▶ Work task
Task for the records below: copy exactly from the first line on, stopping once the line with "Rancho Sahuarita Marketplace, the Parque" is copied, and leave out the pictures.

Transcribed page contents
──────────────────────────────
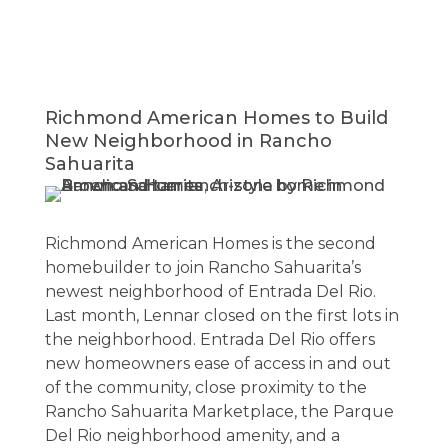
Richmond American Homes to Build
New Neighborhood in Rancho
Sahuarita
Richmond American Homes is the second
homebuilder to join Rancho Sahuarita’s
newest neighborhood of Entrada Del Rio.
Last month, Lennar closed on the first lots in
the neighborhood. Entrada Del Rio offers
new homeowners ease of access in and out
of the community, close proximity to the
Rancho Sahuarita Marketplace, the Parque
Del Rio neighborhood amenity, and a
──────────────────────────────
▶ Result
Richmond American Homes to Build
New Neighborhood in Rancho
Sahuarita
Richmond American Homes is the second
homebuilder to join Rancho Sahuarita’s
newest neighborhood of Entrada Del Rio.
Last month, Lennar closed on the first lots in
the neighborhood. Entrada Del Rio offers
new homeowners ease of access in and out
of the community, close proximity to the
Rancho Sahuarita Marketplace, the Parque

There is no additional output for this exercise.